A swing is a popular form of short-term trading method which is widely popular for its given higher opportunity of making a profit. Beginners must know about this strategy just to have a viable option at their hand so that they can be more flexible in their approach to the market.
It is a method that focuses more on making smaller gains in short-term movements. This method also concentrates on cutting losses more quickly. However, no matter how little the profit volume may seem like, if one consistently conducts the process over a more extended time period, the net gain amount will take an excellent shape.
Depending on the nature and movement of the price, a swing position might be held from a few days to multiple weeks. A trader can elongate it further, though.

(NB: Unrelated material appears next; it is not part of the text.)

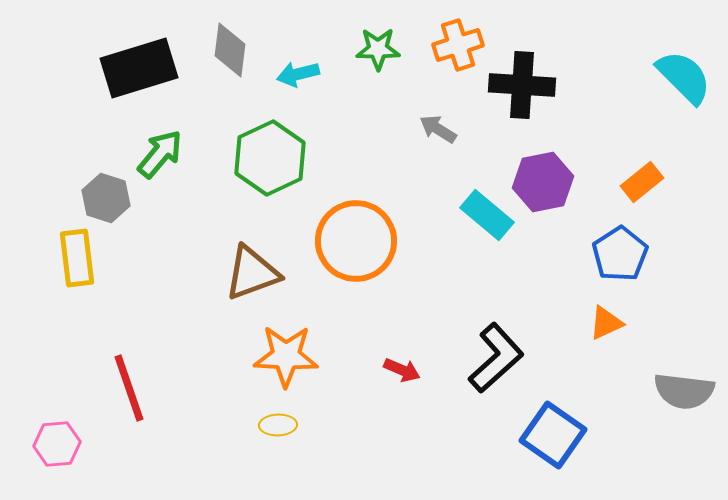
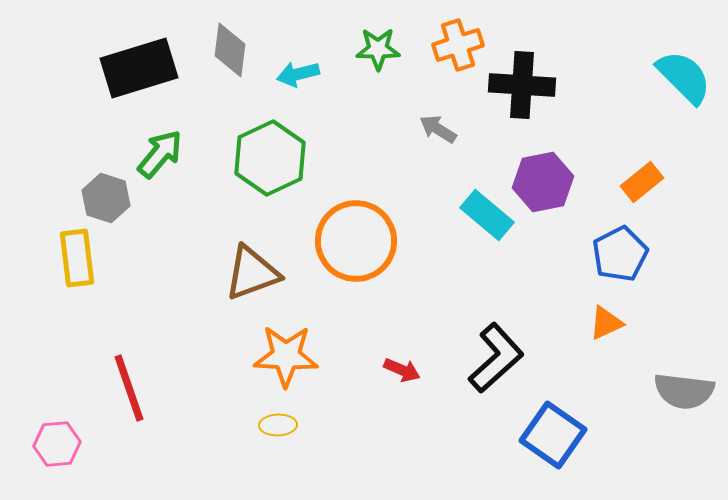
blue pentagon: rotated 6 degrees clockwise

Basic of Swing Trading Method
We can start this part of the article by disclosing the optimal and safe earning rate for swing business strategy. Though the market commonly practices around 20%, or 25% profit rate, a percentage of about 5% to 10% is more modest. When you deal with the commodities at Saxo Bank, you will know how the modest profit gain can easily change your life. It might seem impossible but slowest approach at trading is the best method to earn.
This rate may not seem like so much at the initial stage. However, the time factor comes into the rescue.
A swing trader never focuses on the gain volume of a single trade. Instead, he tries to keep a consistency of winning in a more significant number of businesses. Hence, after finishing several exchanges, he can sum up an immense amount of gain. The key difference between a long-term trade and the swing trade is the number of order one can place in a given time. When the win is consistent, the more the trade number, the more the profit.
Though none should overlook the risk probability. Factoring in the losses volume will only increase the accuracy of the estimation. Because small profit will only be accumulated in a higher gain if only the loss amount is nominal. However, one can easily ensure it by setting his stop-loss point at a maximum of 2% or 3%. It will bring him to a place where he can benefit himself with a 3:1 loss-profit ratio.
Besides, swing trading during a strong upward movement can also yield a massive amount of fortune.
CAN SLIM SYSTEM
If you have ever heard of the CAN SLIM, you may know that it is an investment system related to comparatively long periods. However, this system is also viable and effective for swing-trading environment.
With this system, one takes profit only when the market is soaring or a consolidation period. He must be assured of a prior to a previous bullish trend. Sideways action to prevent giving up much room is preferred. The volume will confirm the accumulation of shares by institutions. The timeframe is the climax for the swing business.
Traders should look at the smaller ranging businesses rather than waiting for the consolidations that prevail over longer ranges like 5 or 7 weeks. The most part of the flexibility is offered by the lower profit expectation. When one is waiting for a 30% gain, it takes more time to find a suitable entry point as such cases mostly appear in longer timeframes. Conversely, if anyone is looking for opportunities with less profit expectation, he will relatively find quite many.
Similarly, one can consider analyzing the area of shorter consolidation. Because volume features of a breakout can take a shortened time range. When the breakout surpasses the ongoing activity, it signals a heavy strength in the movement.
Swing trading covers the middle ground between the day trading and position trading. Being the mediocre one, it shows duel attributes. So, it takes traders to be extra careful in dealing with the strategy.